I previously blogged about visualizing part of Adobe's recent security blunder. Here is another attempt at showing the implications of this leak. I randomly extracted about 1500 hashes from the complete data set. I then used the Levenshtein distance between the hashed strings as a dissimilarity measure. I then obtained a coordinatization of all hashes using Kruskal's multidimensional scaling.

The result is a password landscape in which each node represents a single password hash. Nodes are scaled by their frequencies, i.e. how often their corresponding password occurs in the complete data set. Upon hovering over each data point, a tooltip shows you additional information about the hash.

This is my first attempt with the awesome D3.js library and the results can arguably be improved very much. For example, the "lumpy" part on the left side of the data set is what I like to call the Island of not-so-smart-passwords. The hashes in this region are all empty–note how often this occurs even though I sampled randomly from the complete data set. This also explains the many overlaps in this area.

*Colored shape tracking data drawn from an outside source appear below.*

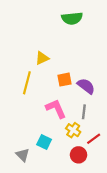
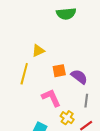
gray line: (84, 112) -> (86, 101), moved

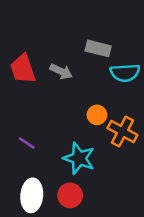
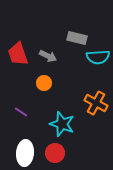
orange circle: (97, 115) -> (44, 83), moved

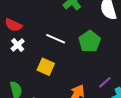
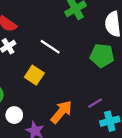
green pentagon: (90, 41) -> (102, 55), moved, turned 30

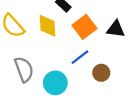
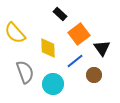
yellow diamond: (47, 26) -> (48, 48), moved
black triangle: (116, 29) -> (102, 48), moved, turned 48

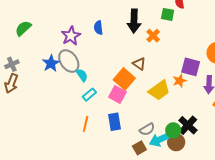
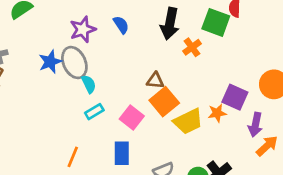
green square: (168, 14) -> (216, 22), size x1.5
blue semicircle: (98, 28) -> (121, 25), turned 144
brown triangle: (139, 64) -> (155, 81), moved, turned -40
orange square: (124, 79) -> (164, 102), moved
orange line: (86, 124) -> (73, 157), moved

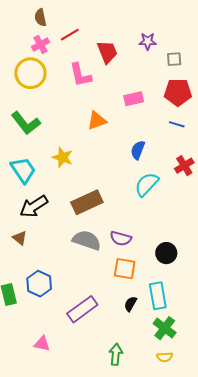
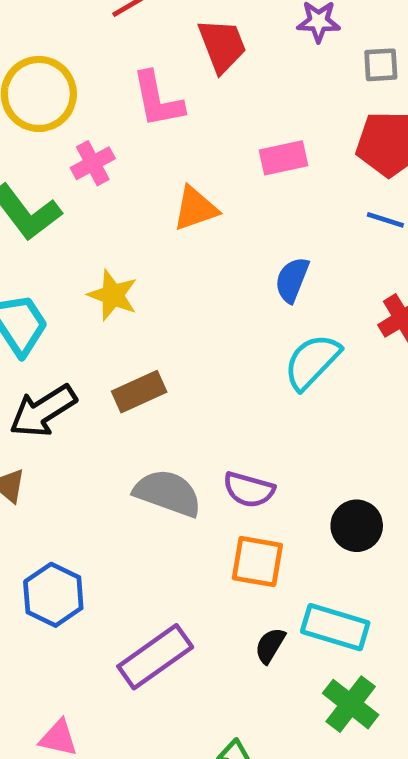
pink cross: (40, 45) -> (93, 163), moved
brown rectangle: (87, 202) -> (139, 392), moved, size x0.7
cyan rectangle: (158, 296) -> (335, 627), turned -64

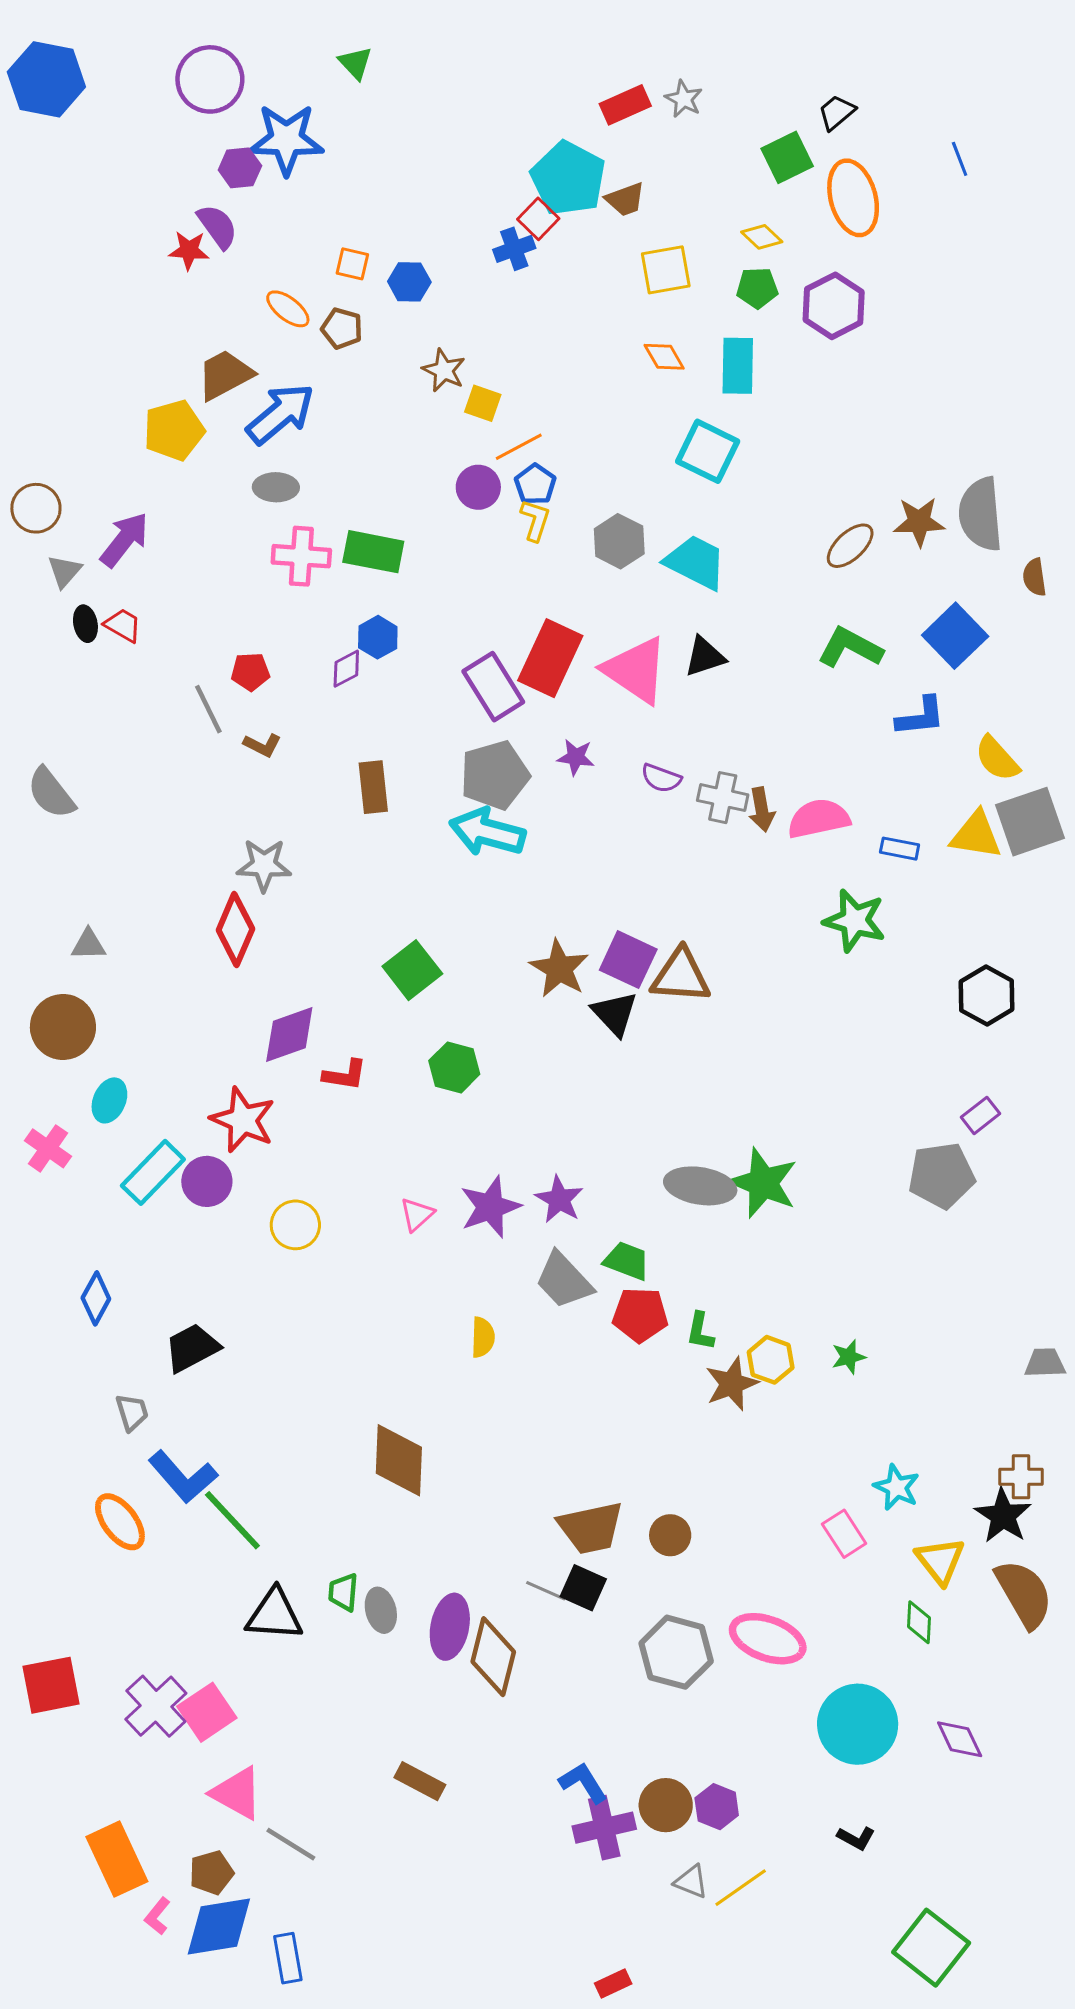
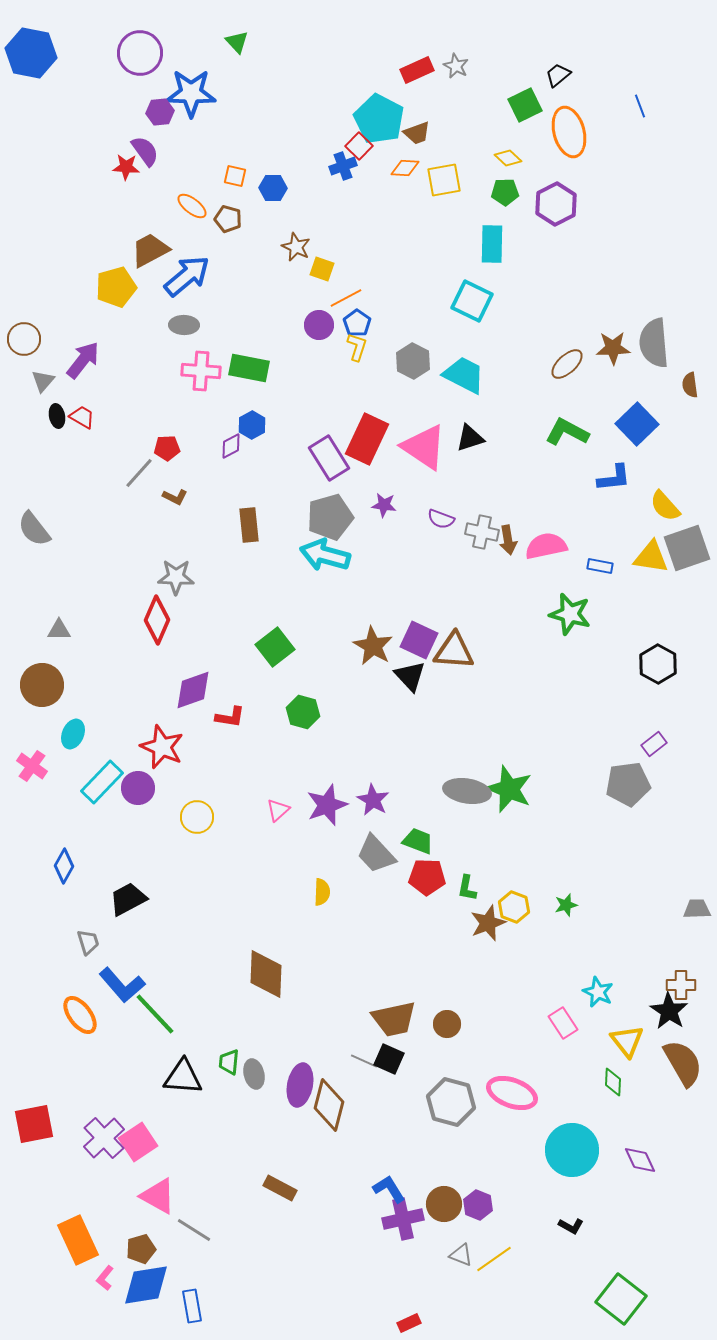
orange diamond: (664, 357) -> (405, 168), moved, turned -56
gray line: (208, 709) -> (139, 473), turned 68

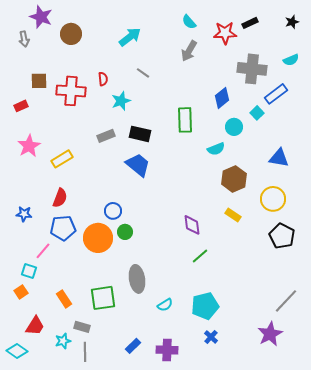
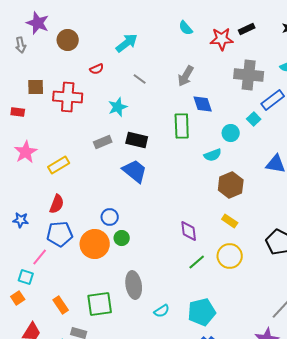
gray arrow: (189, 51) -> (186, 76), moved
red semicircle: (103, 79) -> (97, 69), moved, turned 72
blue diamond: (222, 98) -> (203, 104), moved, turned -70
red rectangle: (21, 106) -> (18, 112), turned 32
yellow circle: (273, 199) -> (230, 256), moved

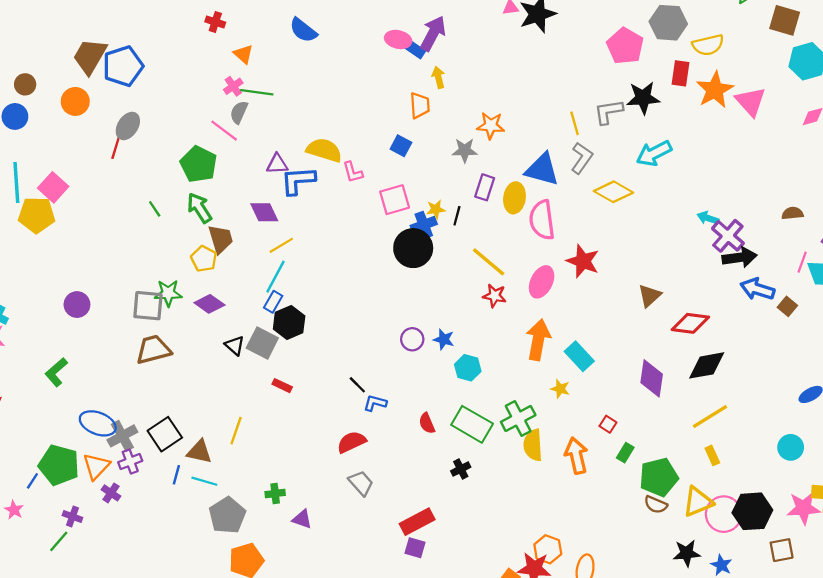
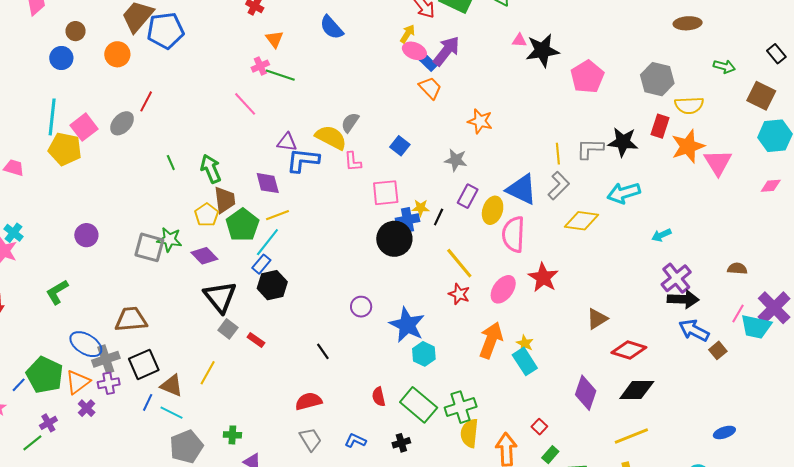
pink pentagon: (625, 46) -> (587, 77), moved
yellow arrow: (438, 77) -> (407, 34), moved, turned 36
orange trapezoid: (420, 105) -> (430, 88), moved, turned -50
gray semicircle: (239, 112) -> (350, 123), moved
gray ellipse: (128, 126) -> (122, 123), moved
orange star: (491, 126) -> (480, 121), moved
green pentagon: (199, 164) -> (242, 225), moved
yellow diamond: (613, 192) -> (582, 221), turned -32
cyan arrow: (708, 218) -> (661, 235), moved, turned -54
purple circle: (412, 339) -> (361, 307), moved
blue star: (444, 339) -> (407, 325), size x1.8
gray square: (262, 343) -> (228, 329), moved, size x0.7
black triangle: (235, 346) -> (220, 297), size x1.8
brown trapezoid: (153, 350) -> (131, 319), moved
yellow star: (560, 389) -> (525, 343), moved
blue L-shape: (375, 403) -> (355, 441), moved
purple cross: (72, 517) -> (48, 423), turned 30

Still, you can get a pretty decent picture of what sorts of passwords are commonly used by people. This data set is simply a treasure trove, showing the dangers of "shared" passwords as well as the amount of data a large company is sitting on.

Some resources:

  • See the source code of this page for the D3.js source. You may use it under the MIT License
  • The file data.csv contains the raw data, along with coordinates for the layout. I have excluded the e-mail addresses (that are present in the original leaked data) for reasons of anonymity.